Ketika sampai di perkampungan si bapak aku lebih tercengang lagi ketika melihat hampir setiap rumah warga yang mayoritas petani memiliki traktor yang beraneka rupa. Melihat aku tercengang si bapak langsung bertanya :
“Indonesia’da traktor var mı ?” (Apakah di Indonesia ada traktor)
Dengan bahasa turki yang sangat kacau akupun mencoba menjawab:
Ada, tapi cuma perusahaan tertentu saja yang ada dan kalaupun petani punya, itupun hanya petani yang sangat kaya.
Bisa dibilang bahwa system pertanian yang ada dinegara ini telah mengikuti system pertanian yang ada di Eropa. Ketika mengintip merk alat pertaniannya aku bisa melihat tulisan “made in Holland” disana. Dan kalau kita masih ingat, Negara yang satu itu adalah Negara yang pernah menjajah Indonesia.
Satu hal yang sangat menginspirasiku disini, yaitu ketika berbicara tentang keuntungan yang diperoleh. Tentu sistem yang dipakai dinegara ini lebih menguntungkan dari segi waktu ataupun hasil panen yang akan diperoleh.
Sedangkan di Indonesia terutama di Gayo aku telah mengalami sendiri bagaiman hasil panen kebun kopi yang kami miliki yang hasilnya hanya bisa untuk menopang kehidupan untuk (tak sanggup setahun) dan selebihnya para petani berhutang kepada si Agen kopi.

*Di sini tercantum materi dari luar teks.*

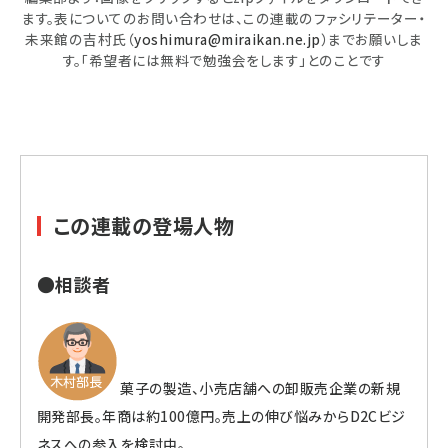
ます。表についてのお問い合わせは、この連載のファシリテーター・
未来館の吉村氏（
yoshimura@miraikan.ne.jp
）までお願いしま
す。「希望者には無料で勉強会をします」とのことです
この連載の登場人物
●相談者
菓子の製造、小売店舗への卸販売企業の新規
開発部長。年商は約100億円。売上の伸び悩みからD2Cビジ
ネスへの参入を検討中。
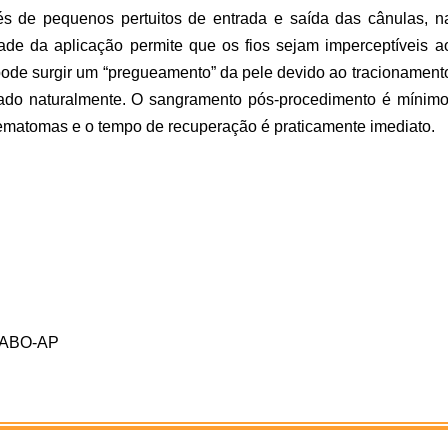
és de pequenos pertuitos de entrada e saída das cânulas, n
ade da aplicação permite que os fios sejam imperceptíveis a
pode surgir um “pregueamento” da pele devido ao tracionament
nado naturalmente. O sangramento pós-procedimento é mínimo
ematomas e o tempo de recuperação é praticamente imediato.
a ABO-AP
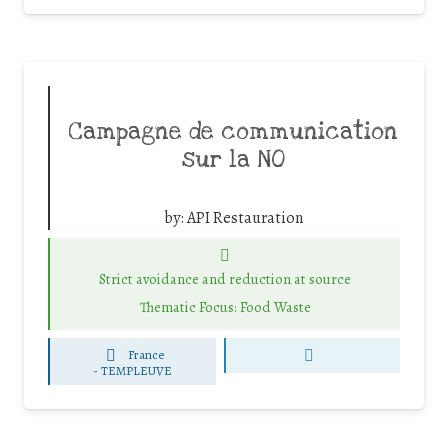
Campagne de communication
sur la NO
by:
API Restauration
Strict avoidance and reduction at source
Thematic Focus: Food Waste
France
-
TEMPLEUVE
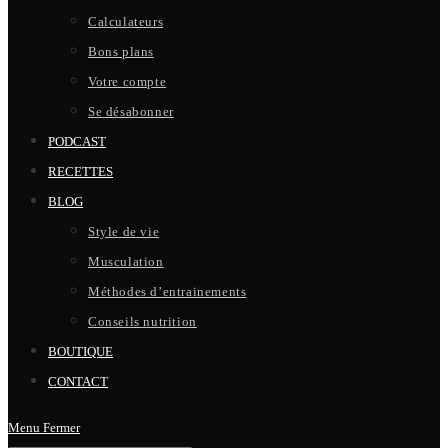
Calculateurs
Bons plans
Votre compte
Se désabonner
PODCAST
RECETTES
BLOG
Style de vie
Musculation
Méthodes d’entrainements
Conseils nutrition
BOUTIQUE
CONTACT
Menu
Fermer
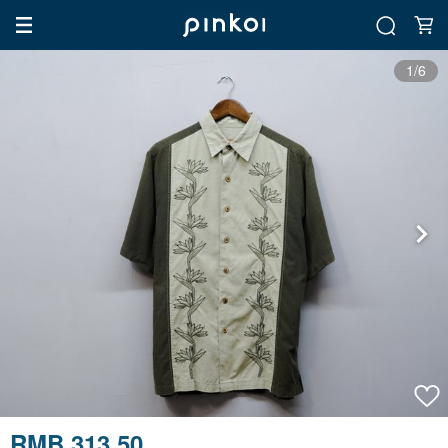
1/6
RMB 313.50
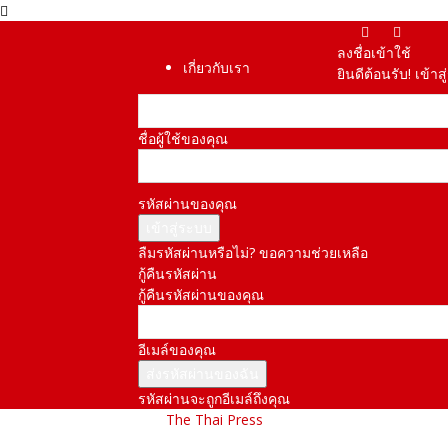
ลงชื่อเข้าใช้
เกี่ยวกับเรา
ยินดีต้อนรับ! เข้า
ชื่อผู้ใช้ของคุณ
รหัสผ่านของคุณ
ลืมรหัสผ่านหรือไม่? ขอความช่วยเหลือ
กู้คืนรหัสผ่าน
กู้คืนรหัสผ่านของคุณ
อีเมล์ของคุณ
รหัสผ่านจะถูกอีเมล์ถึงคุณ
The Thai Press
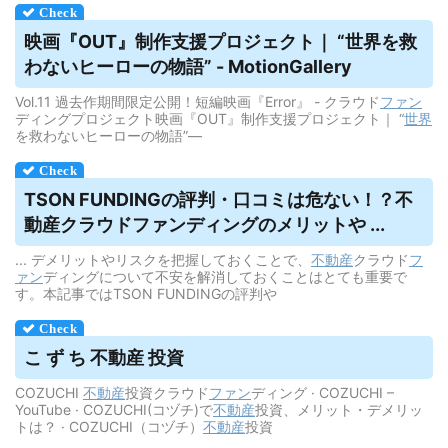
映画『OUT』制作支援プロジェクト｜ “世界を救
わないヒーローの物語” - MotionGallery
Vol.11 過去作期間限定公開！短編映画『Error』 - クラウド
ファン
ディングプロジェクト映画『OUT』制作支援プロジェクト｜ “
世界
を救わないヒーローの物語”―
TSON FUNDINGの評判・口コミは危ない！？不
動産
クラウドファンディング
のメリットや ...
... デメリットやリスクを把握しておくことで、
不動産
クラウド
フ
ァン
ディングについて不安を解消しておくことはとても重要で
す。本記事ではTSON FUNDINGの評判や
こ ず ち 不動産 投資
COZUCHI
不動産
投資クラウド
ファン
ディング · COZUCHI –
YouTube · COZUCHI(コヅチ)で
不動産
投資、メリット・デメリッ
トは？ · COZUCHI（コヅチ）
不動産
投資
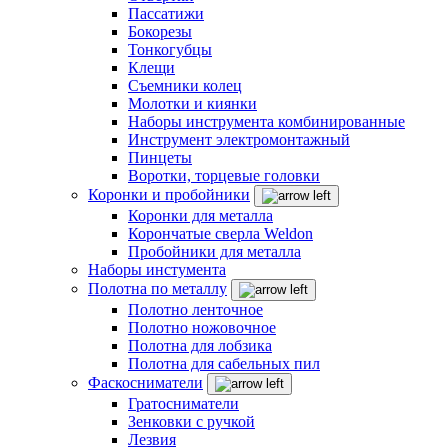
Пассатижи
Бокорезы
Тонкогубцы
Клещи
Съемники колец
Молотки и киянки
Наборы инструмента комбинированные
Инструмент электромонтажный
Пинцеты
Воротки, торцевые головки
Коронки и пробойники
Коронки для металла
Корончатые сверла Weldon
Пробойники для металла
Наборы инстумента
Полотна по металлу
Полотно ленточное
Полотно ножовочное
Полотна для лобзика
Полотна для сабельных пил
Фаскосниматели
Гратосниматели
Зенковки с ручкой
Лезвия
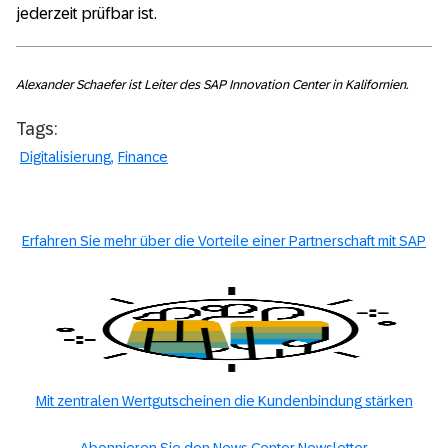
jederzeit prüfbar ist.
Alexander Schaefer ist Leiter des SAP Innovation Center in Kalifornien.
Tags:
Digitalisierung
Finance
Erfahren Sie mehr über die Vorteile einer Partnerschaft mit SAP
Mit zentralen Wertgutscheinen die Kundenbindung stärken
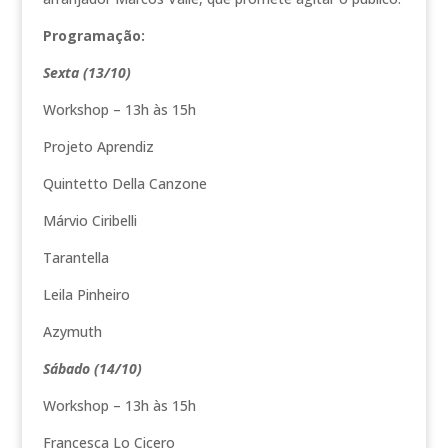
Programação:
Sexta (13/10)
Workshop – 13h às 15h
Projeto Aprendiz
Quintetto Della Canzone
Márvio Ciribelli
Tarantella
Leila Pinheiro
Azymuth
Sábado (14/10)
Workshop – 13h às 15h
Francesca Lo Cicero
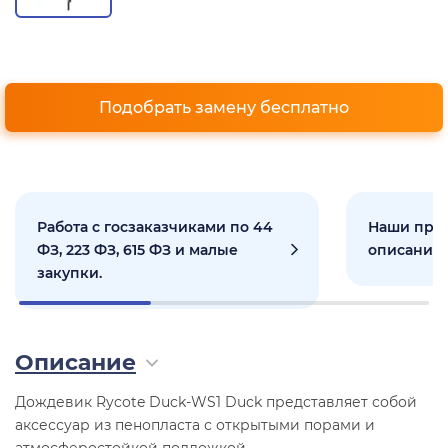
Подобрать замену бесплатно
Работа с госзаказчиками по 44
Наши прое
ФЗ, 223 ФЗ, 615 ФЗ и малые
описанием
закупки.
Описание
Дождевик Rycote Duck-WS1 Duck представляет собой
аксессуар из пенопласта с открытыми порами и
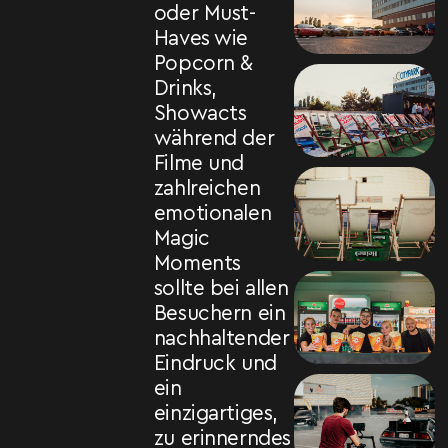
oder Must-
Haves wie
Popcorn &
Drinks,
Showacts
während der
Filme und
zahlreichen
emotionalen
Magic
Moments
sollte bei allen
Besuchern ein
nachhaltender
Eindruck und
ein
einzigartiges,
zu erinnerndes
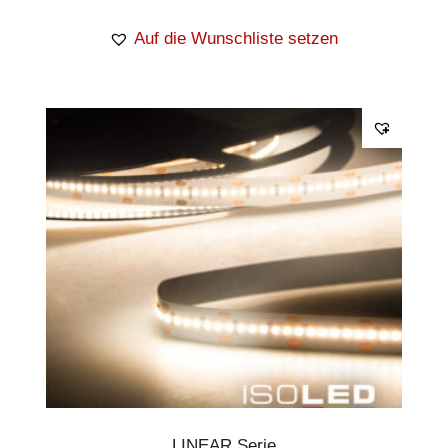
Auf die Wunschliste setzen
LINEAR Serie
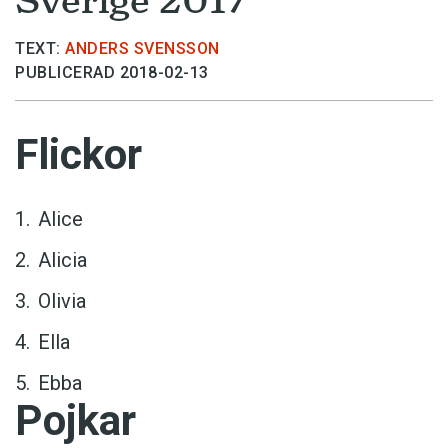
TEXT:
ANDERS SVENSSON
PUBLICERAD 2018-02-13
Flickor
Alice
Alicia
Olivia
Ella
Ebba
Pojkar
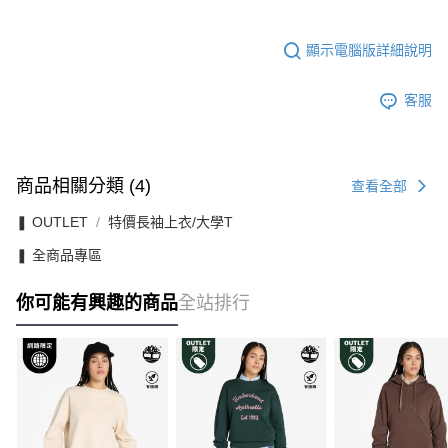
顯示電腦版詳細說明
客服
商品相關分類 (4)
查看全部
❚ OUTLET
特價長袖上衣/大學T
❚ 全商品專區
你可能有興趣的商品
全站排行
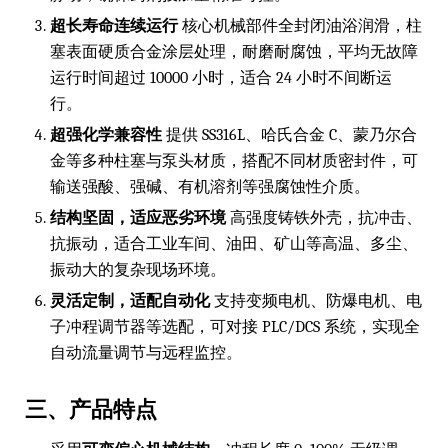
超长寿命连续运行
核心机械部件全封闭油浴润滑，柱
塞表面硬质合金涂层处理，耐磨耐腐蚀，平均无故障
运行时间超过 10000 小时，适合 24 小时不间断运
行。
超强化学兼容性
提供 SS316L、哈氏合金 C、蒙乃尔合
金等多种柱塞与泵头材质，搭配不同材质密封件，可
输送强酸、强碱、有机溶剂等强腐蚀性介质。
结构坚固，适应恶劣环境
高强度铸铁外壳，抗冲击、
抗振动，适合工业车间、油田、矿山等高温、多尘、
振动大的复杂现场环境。
灵活定制，适配自动化
支持变频电机、防爆电机、电
子冲程调节器等选配，可对接 PLC/DCS 系统，实现全
自动流量调节与远程监控。
三、产品特点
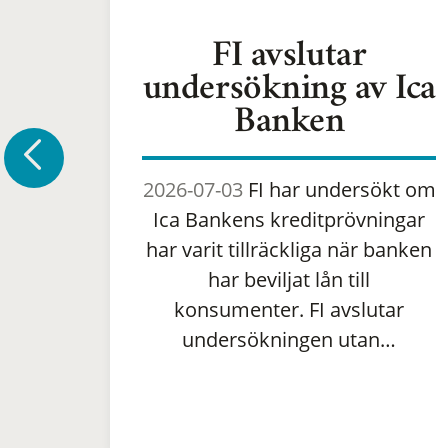
FI avslutar
undersökning av Ica
Banken
2026-07-03
FI har undersökt om
Ica Bankens kreditprövningar
har varit tillräckliga när banken
har beviljat lån till
konsumenter. FI avslutar
undersökningen utan…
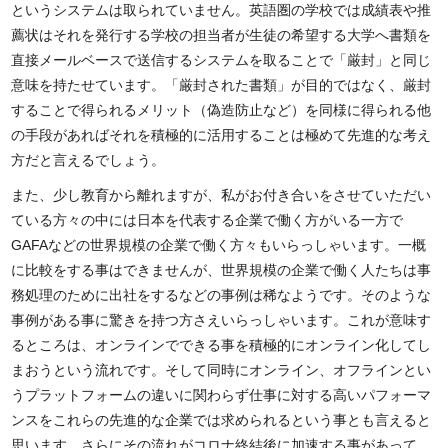
というシステムは取られていません。英語圏の学校では成績表や推
薦状はそれを発行する学校の担当者が生徒の希望する大学へ書類を
直接メールベースで送信するシステムを取ることで「厳封」と同じ
意味を持たせています。「厳封された書類」が目的ではなく、厳封
することで得られるメリット（偽造防止など）を同様に得られる他
の手段があればそれを積極的に活用することは極めて先進的な考え
方だと言えるでしょう。
また、少し教育から離れますが、私がお付き合いをさせていただい
ている方々の中には日本を代表する企業で働く方がいる一方で
GAFAなどの世界規模の企業で働く方々もいらっしゃいます。一概
に比較をする事はできませんが、世界規模の企業で働く人たちは事
務処理のために出社をするなどの事例は稀なようです。そのような
事例がある事に驚きを持つ方さえいらっしゃいます。これが意味す
るところは、オンラインでできる事を積極的にオンライン化してし
まおうという流れです。そして同時にオンライン、オフラインとい
うプラットフォームの違いに関わらず仕事に対する高いパフォーマ
ンスをこれらの先進的な企業では求められるという事とも言えると
思います。さらにその流れがコロナ終結後に加速する事があって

Belum lagi berbicara tentang harga di Indonesia, di Gayo khususnya aku bisa merasakan bagaiman nasib para petani yang kebetulan bercocok tanam bersamaan. Ketika musim panen tiba dan hasil panen berlimpah ruah, bukannya si petani meraup untung malah rugi karena harga yang tiba-tiba morosot turun. Hasil yang didapat tak sesuai dengan modal dikeluarkan. Kalau berbicara tentang kualitas cabe ataupun hasil panen cocok tanam lainnya yang ada didaerah ini boleh adu. Terutama kopinya.
Namun miris, kualitas tak didukung oleh harga. Seberapa baguspun kualitas kopi, cabe dan hasil tani lainnya. Para petani tetaplah petani. Tak banyak yang bisa naik kasta. Satu-satunya hal yang bisa petani harapkan hanyalah bisa menyambung hidup dan meyekolahkan anak agar bisa menaikkan kasta.